There is an immediate need for financial institutions as well as channel partners accredited by the Ministry of New and Renewable Energy under the grid-connected rooftop and small solar power plants programme to join hands for boosting adoption of solar power in the country.

The Centre has recently revised the solar power generation target, now aiming to achieve 100,000 MW solar power capacity by 2022. Of the total targeted capacity, 40,000 MW is slated to come from grid-connected rooftop solar photovoltaic projects.

Addressing channel partners and new entrepreneurs during a consultation meet on grid-connected rooftop solar PV and small solar PV power generating plants on March 19, 2015, in New Delhi, Tarun Kapoor, Joint Secretary, MNRE, said encouraging regulations, customer motivation and government facilitation were key steps to achieving the solar power generation target, further adding that lack of customer motivation was the biggest impediment to adoption of rooftop solar at present. He stressed on the need for financial institutions and channel partners to come together for incentivizing and motivating customers to adopt solar power. Pointing to the subsidy constraints, Kapoor suggested that channel partners should go ahead with installations without waiting for subsidy from the Centre.

Making a presentation at the meet, Dr. Arun K. Tripathi, Director, MNRE, informed that 17 states and union territories had issued regulations concerning net metering and grid connectivity for installation of rooftop systems. He said the ministry was looking at findings of various international agencies with regard to low cost financing of rooftop solar PV installations. He highlighted that channel partners needed to develop marketing plans, sales and servicing plans, innovative business models and user manuals in order to attract consumers.

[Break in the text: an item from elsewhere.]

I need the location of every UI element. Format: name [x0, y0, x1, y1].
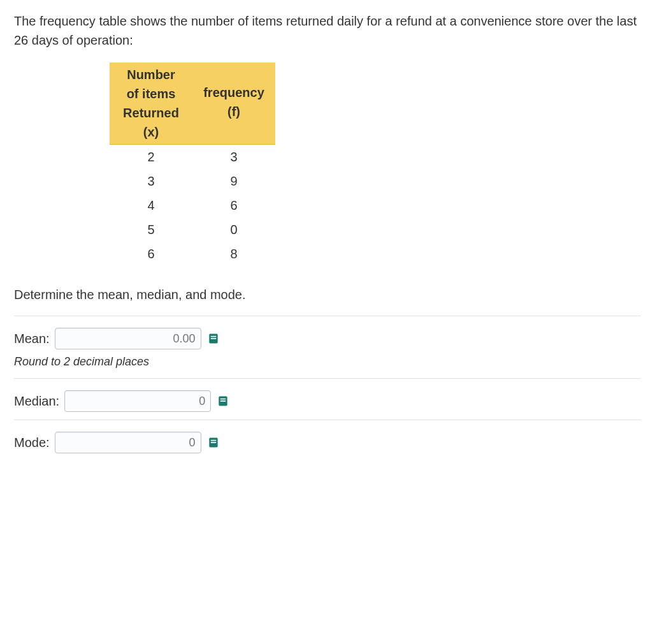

Besides focusing on the roadmap to achieve the target of 40,000 MW from grid-connected rooftop solar PV power projects, the consultation meet discussed the initiatives that have either been taken or proposed by the MNRE for rapid scaling up of the grid-connected rooftop solar and small solar power plants programme in an inclusive manner, the difficulties presently being faced by the grid-connected rooftop solar sector, ways of creating a subsidy free ecosystem in the sector and other related issues.

The channel partners opined at the meet that MNRE should withdraw the capital subsidy from the programme so that a free market could be developed. They suggested that the subsidy component could instead be used for quality assurance or as collateral by MNRE to banks that provide low interest loans to solar installers and customers. It was also pointed out that income tax rebates would popularise domestic installation of rooftop solar PV systems. To further extend the market outreach of rooftop solar, banks were advised to promote and advertise their policies concerning loans for rooftop solar PV systems along with home loans and home improvement loans.

The channel partners are a major implementing arm of the grid-connected rooftop and small solar power plants programme.